Segment Open

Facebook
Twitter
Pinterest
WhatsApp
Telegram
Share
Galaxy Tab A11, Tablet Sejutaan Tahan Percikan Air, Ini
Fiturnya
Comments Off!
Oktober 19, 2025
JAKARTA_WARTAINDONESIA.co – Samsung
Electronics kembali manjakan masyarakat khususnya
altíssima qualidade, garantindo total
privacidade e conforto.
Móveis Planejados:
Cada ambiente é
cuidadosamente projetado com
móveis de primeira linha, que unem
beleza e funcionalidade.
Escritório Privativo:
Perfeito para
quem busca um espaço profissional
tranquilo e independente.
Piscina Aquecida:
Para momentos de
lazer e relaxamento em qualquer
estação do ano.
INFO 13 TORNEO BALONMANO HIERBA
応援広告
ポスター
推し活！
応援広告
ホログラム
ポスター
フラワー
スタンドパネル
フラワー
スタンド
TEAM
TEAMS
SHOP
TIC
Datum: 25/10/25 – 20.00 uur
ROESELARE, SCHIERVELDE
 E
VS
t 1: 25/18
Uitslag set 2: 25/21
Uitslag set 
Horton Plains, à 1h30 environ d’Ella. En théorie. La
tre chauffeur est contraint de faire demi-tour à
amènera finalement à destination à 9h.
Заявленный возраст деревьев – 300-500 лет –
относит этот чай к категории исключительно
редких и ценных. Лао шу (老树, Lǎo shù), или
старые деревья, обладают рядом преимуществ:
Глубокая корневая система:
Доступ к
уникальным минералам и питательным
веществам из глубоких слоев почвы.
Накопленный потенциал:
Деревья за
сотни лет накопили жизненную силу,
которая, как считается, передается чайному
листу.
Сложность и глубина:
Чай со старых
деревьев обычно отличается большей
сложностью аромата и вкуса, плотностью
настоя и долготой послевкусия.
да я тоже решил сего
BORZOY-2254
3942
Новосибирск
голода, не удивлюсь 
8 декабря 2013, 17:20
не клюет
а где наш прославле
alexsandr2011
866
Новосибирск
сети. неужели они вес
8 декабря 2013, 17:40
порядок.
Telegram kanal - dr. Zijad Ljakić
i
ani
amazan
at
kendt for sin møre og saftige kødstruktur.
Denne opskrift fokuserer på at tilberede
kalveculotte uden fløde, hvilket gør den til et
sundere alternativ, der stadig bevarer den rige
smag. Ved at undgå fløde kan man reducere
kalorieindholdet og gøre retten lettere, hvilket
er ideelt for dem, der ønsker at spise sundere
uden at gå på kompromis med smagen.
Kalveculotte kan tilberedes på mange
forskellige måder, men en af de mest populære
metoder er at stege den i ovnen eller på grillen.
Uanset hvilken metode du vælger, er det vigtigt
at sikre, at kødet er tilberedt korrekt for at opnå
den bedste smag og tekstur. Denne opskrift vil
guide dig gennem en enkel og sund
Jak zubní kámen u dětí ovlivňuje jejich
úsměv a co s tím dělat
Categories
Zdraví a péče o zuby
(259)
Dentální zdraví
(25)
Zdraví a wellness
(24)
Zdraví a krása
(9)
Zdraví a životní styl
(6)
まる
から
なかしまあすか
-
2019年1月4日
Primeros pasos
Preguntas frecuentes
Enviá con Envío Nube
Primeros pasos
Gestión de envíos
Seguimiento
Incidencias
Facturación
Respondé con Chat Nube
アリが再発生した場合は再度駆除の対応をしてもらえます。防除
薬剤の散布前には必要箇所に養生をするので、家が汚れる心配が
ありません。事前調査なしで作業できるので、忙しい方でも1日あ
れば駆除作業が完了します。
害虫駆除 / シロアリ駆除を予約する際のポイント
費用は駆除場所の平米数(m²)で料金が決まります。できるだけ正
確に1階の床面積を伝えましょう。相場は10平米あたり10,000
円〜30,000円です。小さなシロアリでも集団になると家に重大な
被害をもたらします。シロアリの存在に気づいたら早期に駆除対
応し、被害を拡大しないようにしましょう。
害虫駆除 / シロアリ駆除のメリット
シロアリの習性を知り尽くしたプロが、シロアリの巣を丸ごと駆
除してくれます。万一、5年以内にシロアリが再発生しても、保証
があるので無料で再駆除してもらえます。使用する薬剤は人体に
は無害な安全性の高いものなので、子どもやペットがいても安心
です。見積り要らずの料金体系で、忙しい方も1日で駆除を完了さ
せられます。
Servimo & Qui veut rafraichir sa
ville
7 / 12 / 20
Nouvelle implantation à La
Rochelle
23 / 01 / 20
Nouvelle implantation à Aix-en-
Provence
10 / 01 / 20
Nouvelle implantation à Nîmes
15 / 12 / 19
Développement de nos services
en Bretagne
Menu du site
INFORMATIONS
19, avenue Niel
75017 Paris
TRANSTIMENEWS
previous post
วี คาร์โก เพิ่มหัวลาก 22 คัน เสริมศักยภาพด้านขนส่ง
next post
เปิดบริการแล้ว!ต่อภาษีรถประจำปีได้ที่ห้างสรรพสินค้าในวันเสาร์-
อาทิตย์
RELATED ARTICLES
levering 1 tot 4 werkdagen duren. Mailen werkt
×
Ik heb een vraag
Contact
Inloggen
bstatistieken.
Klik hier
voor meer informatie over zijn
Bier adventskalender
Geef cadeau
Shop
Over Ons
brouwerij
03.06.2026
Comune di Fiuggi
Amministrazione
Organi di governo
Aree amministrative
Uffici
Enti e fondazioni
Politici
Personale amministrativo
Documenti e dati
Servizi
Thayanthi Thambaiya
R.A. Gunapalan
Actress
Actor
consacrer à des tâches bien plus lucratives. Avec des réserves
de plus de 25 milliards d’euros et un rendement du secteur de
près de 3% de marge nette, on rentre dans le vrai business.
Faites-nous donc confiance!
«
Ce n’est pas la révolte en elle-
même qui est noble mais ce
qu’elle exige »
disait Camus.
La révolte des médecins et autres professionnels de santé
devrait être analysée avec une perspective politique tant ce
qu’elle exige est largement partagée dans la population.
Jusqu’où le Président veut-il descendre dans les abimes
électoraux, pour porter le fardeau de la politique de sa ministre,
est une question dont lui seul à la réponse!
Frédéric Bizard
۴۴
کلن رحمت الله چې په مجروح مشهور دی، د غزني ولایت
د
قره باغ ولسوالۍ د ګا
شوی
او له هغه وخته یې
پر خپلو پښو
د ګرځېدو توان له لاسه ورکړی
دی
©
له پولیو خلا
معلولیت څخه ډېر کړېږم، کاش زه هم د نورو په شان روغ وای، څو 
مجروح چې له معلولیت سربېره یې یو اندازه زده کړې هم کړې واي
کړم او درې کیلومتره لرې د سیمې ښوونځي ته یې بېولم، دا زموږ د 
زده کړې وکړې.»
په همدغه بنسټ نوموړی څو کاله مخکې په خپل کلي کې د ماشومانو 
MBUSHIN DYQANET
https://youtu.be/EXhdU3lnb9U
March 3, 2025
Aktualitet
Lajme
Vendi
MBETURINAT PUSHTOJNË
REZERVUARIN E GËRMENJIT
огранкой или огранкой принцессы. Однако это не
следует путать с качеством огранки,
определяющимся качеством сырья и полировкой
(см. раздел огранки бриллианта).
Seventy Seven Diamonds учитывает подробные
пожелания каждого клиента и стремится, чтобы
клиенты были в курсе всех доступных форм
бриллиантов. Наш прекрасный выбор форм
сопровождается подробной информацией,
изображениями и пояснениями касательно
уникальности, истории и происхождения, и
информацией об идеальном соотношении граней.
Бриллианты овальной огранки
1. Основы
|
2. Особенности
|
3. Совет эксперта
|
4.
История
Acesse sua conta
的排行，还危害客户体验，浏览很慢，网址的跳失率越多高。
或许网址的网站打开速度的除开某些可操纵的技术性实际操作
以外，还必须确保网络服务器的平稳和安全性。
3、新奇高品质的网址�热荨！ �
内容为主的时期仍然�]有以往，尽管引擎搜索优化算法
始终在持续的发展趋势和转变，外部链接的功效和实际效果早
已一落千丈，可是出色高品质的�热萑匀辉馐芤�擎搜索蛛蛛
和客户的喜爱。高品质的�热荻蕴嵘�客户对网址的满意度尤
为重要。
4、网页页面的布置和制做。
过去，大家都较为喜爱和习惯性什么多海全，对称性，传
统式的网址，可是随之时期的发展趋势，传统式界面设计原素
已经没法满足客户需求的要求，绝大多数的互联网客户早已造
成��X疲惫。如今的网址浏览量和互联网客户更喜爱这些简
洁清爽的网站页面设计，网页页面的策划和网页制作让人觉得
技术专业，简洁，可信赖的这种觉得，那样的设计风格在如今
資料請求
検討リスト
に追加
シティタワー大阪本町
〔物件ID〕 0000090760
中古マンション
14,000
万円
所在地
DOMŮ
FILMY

Segment Closed

# [Task prompt]
With the line holding "があるので無料で再駆除してもらえます。使用する薬剤は人体に" as the first and the line holding "19, avenue Niel" as the last, set down that range of the entries above exactly, and nothing else.

# [Exercise result]
があるので無料で再駆除してもらえます。使用する薬剤は人体に
は無害な安全性の高いものなので、子どもやペットがいても安心
です。見積り要らずの料金体系で、忙しい方も1日で駆除を完了さ
せられます。
Servimo & Qui veut rafraichir sa
ville
7 / 12 / 20
Nouvelle implantation à La
Rochelle
23 / 01 / 20
Nouvelle implantation à Aix-en-
Provence
10 / 01 / 20
Nouvelle implantation à Nîmes
15 / 12 / 19
Développement de nos services
en Bretagne
Menu du site
INFORMATIONS
19, avenue Niel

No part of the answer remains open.